Unsupervised learning is often implemented in problems where prediction labels (i.e., the characterization of corresponding outputs from given inputs) are not available, making UL more readily applicable to real-world problems. The central task of UL algorithms is to cluster datasets based on a measure of similarity dictated by different algorithms. A common class of UL algorithms is clustering. Some examples include K-means clustering, hierarchical clustering, and spectral clustering. These UL methods are useful in their ability to find inter-relationships between complex real-world data without any given prediction labels. Hence, they are more adaptable to complex, real-life applications. With UL techniques, the adaptability of current air conditioning systems can be improved to manage drastic or unexpected changes in the environment (Ghahramani et al., 2018). In buildings, HVAC systems may operate uniformly across the building space, delivering the same temperature and airflow volume for each zone (i.e., a common lounge area is at the same temperature as each individual office room in the building).

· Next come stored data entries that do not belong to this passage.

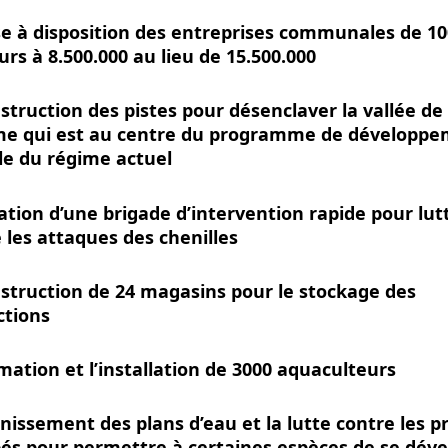
e à disposition des entreprises communales de 10
urs à 8.500.000 au lieu de 15.500.000
struction des pistes pour désenclaver la vallée de
me qui est au centre du programme de développ
le du régime actuel
ation d’une brigade d’intervention rapide pour lut
 les attaques des chenilles
struction de 24 magasins pour le stockage des
ctions
mation et l’installation de 3000 aquaculteurs
inissement des plans d’eau et la lutte contre les p
és pour permettre à certaines espèces de se dév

However, with the use of UL algorithms, aided by temperature sensor inputs, different zones of the building can be adjusted to be slightly cooler or hotter relative to other zones based on the occupant preferences in those zones. UL algorithms can categorize zones with similar temperature variations under the same HVAC setpoints such heating or cooling changes in both rooms happen in parallel (Xiao and Fan, 2014; Miller et al., 2018).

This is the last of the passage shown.